B.5. Le critère de distinction retenu par le législateur décrétal pour justifier les deux taux de la taxe est fondé sur le caractère bâti ou non bâti de l'immeuble situé sur un site d'activité économique désaffecté. Ce critère est objectif et raisonnablement justifié eu égard au but recherché de la mesure, qui est mentionné en B.1.2.
Par ailleurs, la disposition en cause tient compte de l'importance relative de la superficie du terrain désaffecté, le taux de la taxe de 550 euros par are de superficie bâtie et de 70 euros par are de surface non bâtie n'étant pas de nature à faire peser sur les propriétaires une charge excessive ou portant fondamentalement atteinte à leur situation financière. A cet égard, le législateur décrétal a pu considérer que la faculté contributive du propriétaire ou du titulaire d'un droit de jouissance sur un terrain de plus grande dimension était plus grande que celle du propriétaire d'un terrain de moindre dimension.
En outre, la taxe n'est pas due lorsque le site fait l'objet d'une réaffectation, même partielle, de sorte que le propriétaire peut échapper à la taxe en procédant à cette réaffectation.
Enfin, la taxe, dans son principe, ne produit pas non plus des effets disproportionnés dans la mesure où une exonération est prévue pour les sites à réaménager pour lesquels le Gouvernement wallon, par l'intermédiaire d'un opérateur, se charge des travaux de réhabilitation.

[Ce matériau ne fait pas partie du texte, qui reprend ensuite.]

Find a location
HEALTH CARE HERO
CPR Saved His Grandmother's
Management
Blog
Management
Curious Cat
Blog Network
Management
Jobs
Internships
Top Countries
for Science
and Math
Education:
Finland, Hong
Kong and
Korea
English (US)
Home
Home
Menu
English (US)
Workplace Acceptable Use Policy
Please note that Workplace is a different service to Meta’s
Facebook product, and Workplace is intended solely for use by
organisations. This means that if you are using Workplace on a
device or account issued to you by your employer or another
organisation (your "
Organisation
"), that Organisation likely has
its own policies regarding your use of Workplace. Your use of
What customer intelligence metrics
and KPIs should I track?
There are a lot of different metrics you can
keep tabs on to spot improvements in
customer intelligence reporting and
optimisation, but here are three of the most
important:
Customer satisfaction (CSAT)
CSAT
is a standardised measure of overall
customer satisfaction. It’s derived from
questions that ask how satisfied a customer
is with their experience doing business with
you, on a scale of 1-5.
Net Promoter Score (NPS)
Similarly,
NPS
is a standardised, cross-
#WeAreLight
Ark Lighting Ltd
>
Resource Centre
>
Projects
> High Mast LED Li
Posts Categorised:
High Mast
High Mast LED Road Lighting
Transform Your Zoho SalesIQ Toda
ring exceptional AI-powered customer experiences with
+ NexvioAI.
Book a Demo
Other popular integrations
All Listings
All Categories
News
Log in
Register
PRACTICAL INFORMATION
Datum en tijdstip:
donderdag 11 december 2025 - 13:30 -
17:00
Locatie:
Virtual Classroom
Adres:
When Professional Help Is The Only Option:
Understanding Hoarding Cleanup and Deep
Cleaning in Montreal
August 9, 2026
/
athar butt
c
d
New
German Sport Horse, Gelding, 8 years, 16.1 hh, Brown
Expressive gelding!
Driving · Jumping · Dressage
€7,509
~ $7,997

B.6. Les questions préjudicielles appellent une réponse négative.
Par ces motifs, la Cour dit pour droit : L'article 4 du décret de la Région wallonne du 27 mai 2004 « instaurant une taxe sur les sites d'activité économique désaffectés », avant sa modification par le décret de la Région wallonne du 30 avril 2009, ne viole pas les articles 10, 11, 16 et 172 de la Constitution, lus isolément ou en combinaison avec l'article 1er du Premier Protocole additionnel à la Convention européenne des droits de l'homme.
Ainsi rendu en langue française et en langue néerlandaise, conformément à l'article 65 de la loi spéciale du 6 janvier 1989 sur la Cour constitutionnelle, le 7 novembre 2019.